-------- Records shown
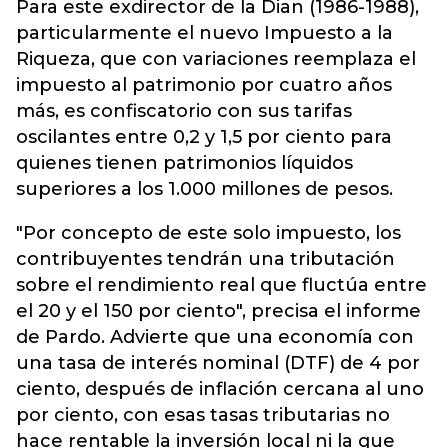
Para este exdirector de la Dian (1986-1988),
particularmente el nuevo Impuesto a la
Riqueza, que con variaciones reemplaza el
impuesto al patrimonio por cuatro años
más, es confiscatorio con sus tarifas
oscilantes entre 0,2 y 1,5 por ciento para
quienes tienen patrimonios líquidos
superiores a los 1.000 millones de pesos.
"Por concepto de este solo impuesto, los
contribuyentes tendrán una tributación
sobre el rendimiento real que fluctúa entre
el 20 y el 150 por ciento", precisa el informe
de Pardo. Advierte que una economía con
una tasa de interés nominal (DTF) de 4 por
ciento, después de inflación cercana al uno
por ciento, con esas tasas tributarias no
hace rentable la inversión local ni la que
----------------
Work task: Exactly as they appear, write out the lines from the one containing "el 20 y el 150" through the final line of the entries above, both included.

Your response:
el 20 y el 150 por ciento", precisa el informe
de Pardo. Advierte que una economía con
una tasa de interés nominal (DTF) de 4 por
ciento, después de inflación cercana al uno
por ciento, con esas tasas tributarias no
hace rentable la inversión local ni la que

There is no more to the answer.